Hellos, and thanks for your reply. The links didn’t even show as clickable links, but I’ll remember that in the future. Also, I do actually use NoScript but I’d disabled it to test another site, silly me. Oh well, thanks anyway I’ll do as you say :slight_smile:

Oh and I’ve already got MBAM, HiJackThis and OTL logs from last night but I’ll rescan.

Hi !Donovan, I get a 100/100 malware site

with 11004 [11004] Valid name, no data record (check DNS setup)

Is a compromised page. Suspicious site: http://www.google.com/safebrowsing/diagnostic?site=www.proofnessmicrosoftremedy.info

polonus

These are the logs you requested. I can’t post any more attachments, so excuse my overposting.

I thought I’d also add my other MBAM log, from before I removed the killproc thingy.
Alright, here’s something I didn’t see before. The KillProcess and Uninstall were part of my CoolerMaster Inferno software… And located in C, so it was another Uninstall exe MBAM got rid of apparently… confusion, sorry about that.

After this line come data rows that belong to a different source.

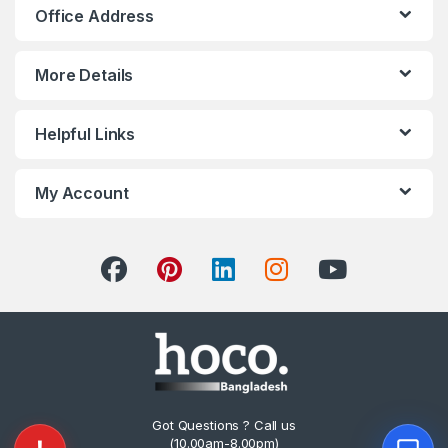
Office Address
More Details
Helpful Links
My Account
Got Questions ? Call us
(10.00am-8.00pm)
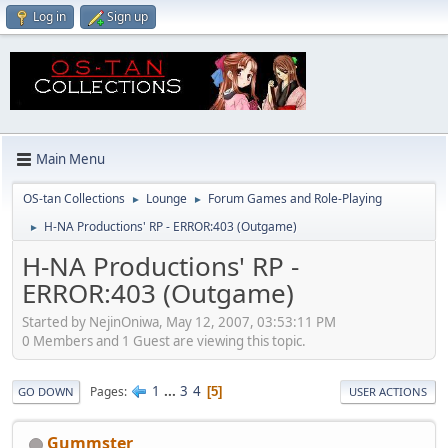
Log in
Sign up
Main Menu
OS-tan Collections
Lounge
Forum Games and Role-Playing
►
►
H-NA Productions' RP - ERROR:403 (Outgame)
►
H-NA Productions' RP -
ERROR:403 (Outgame)
Started by NejinOniwa, May 12, 2007, 03:53:11 PM
0 Members and 1 Guest are viewing this topic.
1
...
3
4
Pages
5
GO DOWN
USER ACTIONS
Gummster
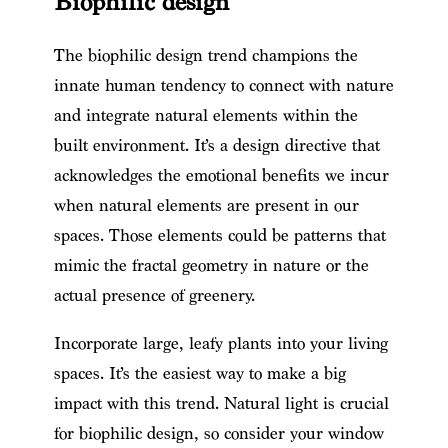
Biophilic design
The biophilic design trend champions the
innate human tendency to connect with nature
and integrate natural elements within the
built environment. It’s a design directive that
acknowledges the emotional benefits we incur
when natural elements are present in our
spaces. Those elements could be patterns that
mimic the fractal geometry in nature or the
actual presence of greenery.
Incorporate large, leafy plants into your living
spaces. It’s the easiest way to make a big
impact with this trend. Natural light is crucial
for biophilic design, so consider your window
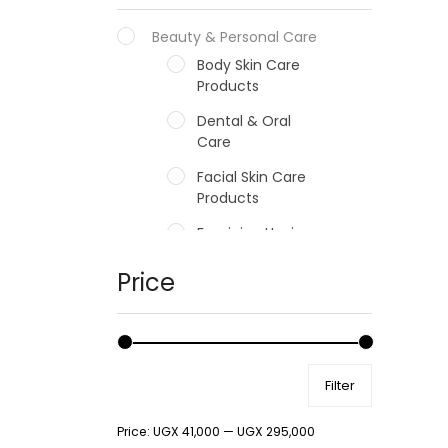
Beauty & Personal Care
Body Skin Care
Products
Dental & Oral
Care
Facial Skin Care
Products
Feminine Hygiene
Fragrances
Price
Hair Care Products
Hands, Nails And
Lipcare Products
Filter
Male Grooming
products
Price:
UGX 41,000
—
UGX 295,000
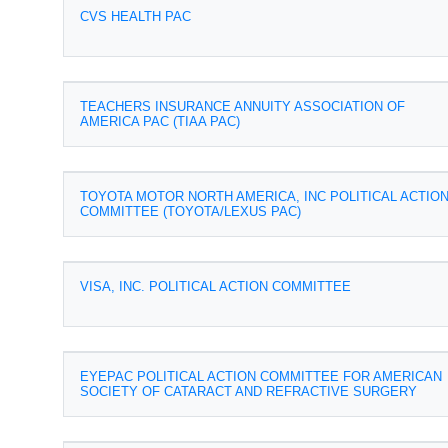
CVS HEALTH PAC
TEACHERS INSURANCE ANNUITY ASSOCIATION OF
AMERICA PAC (TIAA PAC)
TOYOTA MOTOR NORTH AMERICA, INC POLITICAL ACTIO
COMMITTEE (TOYOTA/LEXUS PAC)
VISA, INC. POLITICAL ACTION COMMITTEE
EYEPAC POLITICAL ACTION COMMITTEE FOR AMERICAN
SOCIETY OF CATARACT AND REFRACTIVE SURGERY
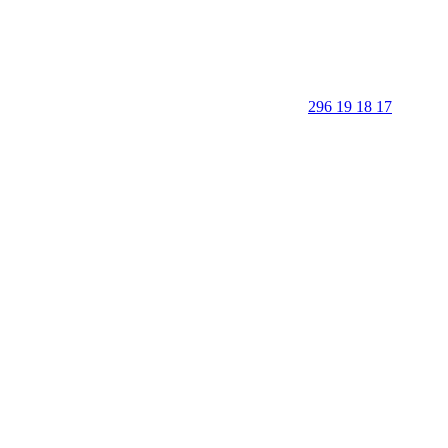
296 19 18 17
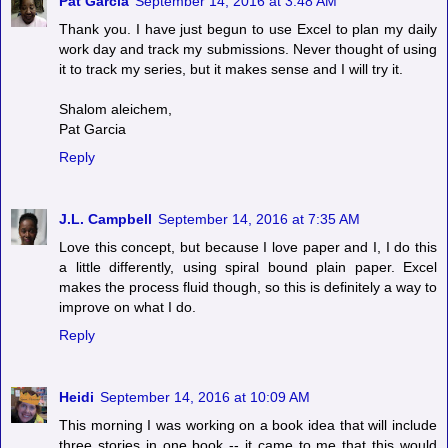
Pat Garcia
September 14, 2016 at 3:48 AM
Thank you. I have just begun to use Excel to plan my daily
work day and track my submissions. Never thought of using
it to track my series, but it makes sense and I will try it.
Shalom aleichem,
Pat Garcia
Reply
J.L. Campbell
September 14, 2016 at 7:35 AM
Love this concept, but because I love paper and I, I do this
a little differently, using spiral bound plain paper. Excel
makes the process fluid though, so this is definitely a way to
improve on what I do.
Reply
Heidi
September 14, 2016 at 10:09 AM
This morning I was working on a book idea that will include
three stories in one book -- it came to me that this would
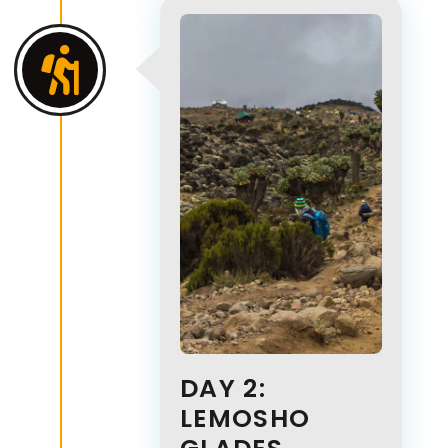
DAY 2:
LEMOSHO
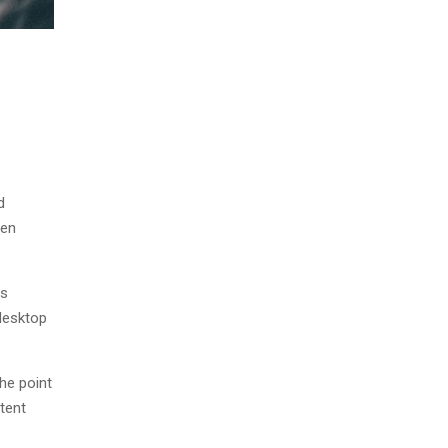
d
men
as
desktop
The point
tent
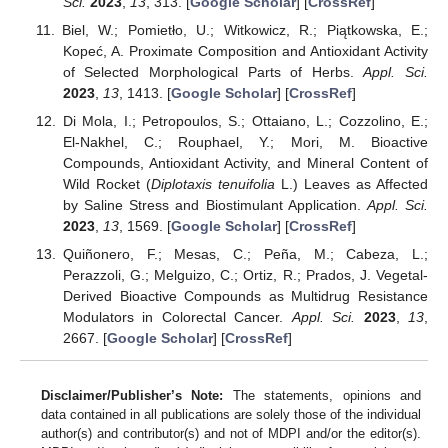
Sci.
2023
,
13
, 313. [
Google Scholar
] [
CrossRef
]
Biel, W.; Pomietło, U.; Witkowicz, R.; Piątkowska, E.;
Kopeć, A. Proximate Composition and Antioxidant Activity
of Selected Morphological Parts of Herbs.
Appl. Sci.
2023
,
13
, 1413. [
Google Scholar
] [
CrossRef
]
Di Mola, I.; Petropoulos, S.; Ottaiano, L.; Cozzolino, E.;
El-Nakhel, C.; Rouphael, Y.; Mori, M. Bioactive
Compounds, Antioxidant Activity, and Mineral Content of
Wild Rocket (
Diplotaxis tenuifolia
L.) Leaves as Affected
by Saline Stress and Biostimulant Application.
Appl. Sci.
2023
,
13
, 1569. [
Google Scholar
] [
CrossRef
]
Quiñonero, F.; Mesas, C.; Peña, M.; Cabeza, L.;
Perazzoli, G.; Melguizo, C.; Ortiz, R.; Prados, J. Vegetal-
Derived Bioactive Compounds as Multidrug Resistance
Modulators in Colorectal Cancer.
Appl. Sci.
2023
,
13
,
2667. [
Google Scholar
] [
CrossRef
]
Disclaimer/Publisher’s Note:
The statements, opinions and
data contained in all publications are solely those of the individual
author(s) and contributor(s) and not of MDPI and/or the editor(s).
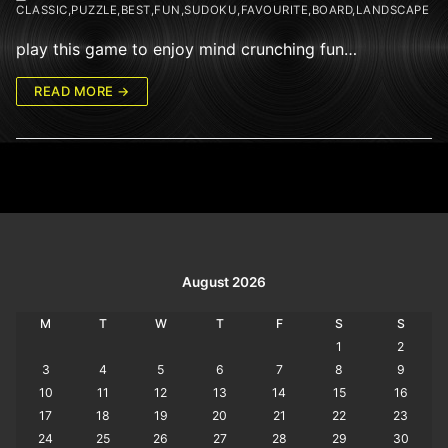
CLASSIC,PUZZLE,BEST,FUN,SUDOKU,FAVOURITE,BOARD,LANDSCAPE
play this game to enjoy mind crunching fun…
READ MORE →
August 2026
M
T
W
T
F
S
S
1
2
3
4
5
6
7
8
9
10
11
12
13
14
15
16
17
18
19
20
21
22
23
24
25
26
27
28
29
30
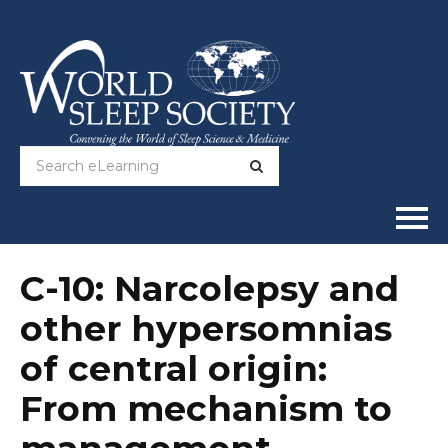
Home
C-10: Narcolepsy and
other hypersomnias
Online Courses
of central origin:
Full Catalog
From mechanism to
Help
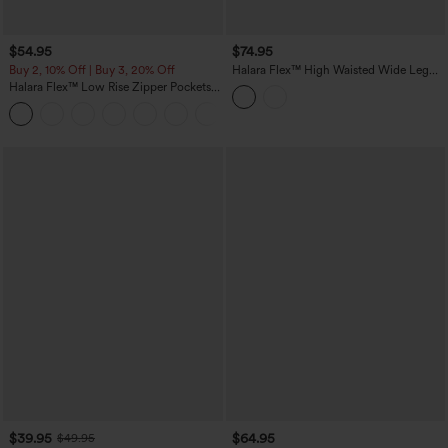
$54.95
$74.95
Buy 2, 10% Off | Buy 3, 20% Off
Halara Flex™ High Waisted Wide Leg
Washed Casual Jeans with Pockets
Halara Flex™ Low Rise Zipper Pockets
Washed Baggy Wide Leg Casual Jeans
+3
$39.95
$64.95
$49.95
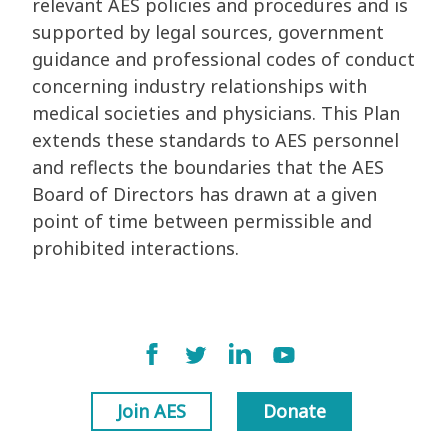
relevant AES policies and procedures and is
supported by legal sources, government
guidance and professional codes of conduct
concerning industry relationships with
medical societies and physicians. This Plan
extends these standards to AES personnel
and reflects the boundaries that the AES
Board of Directors has drawn at a given
point of time between permissible and
prohibited interactions.
Join AES
Donate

You can thank Milos for editing your post. :wink:

You disabled all of NoScript to test a site? ???

Generally, you would just allow the site that you are on versus the sites that it cross-sites to.

Essexboy is notified.

Looks like you dodged the bullet, I can see no apparent malware. Are you experiencing anything unusual at all ?

Yes, I got sick of activating everything, and then I forgot to re-enable it. Beer does that to you :wink:

Well… that’s good then. Not except for Avast FF and IE acting out last night… Nothing unusual now at all, I just wanted to make sure it was nothing, you never know! Thanks for your help guys. I appreciate it.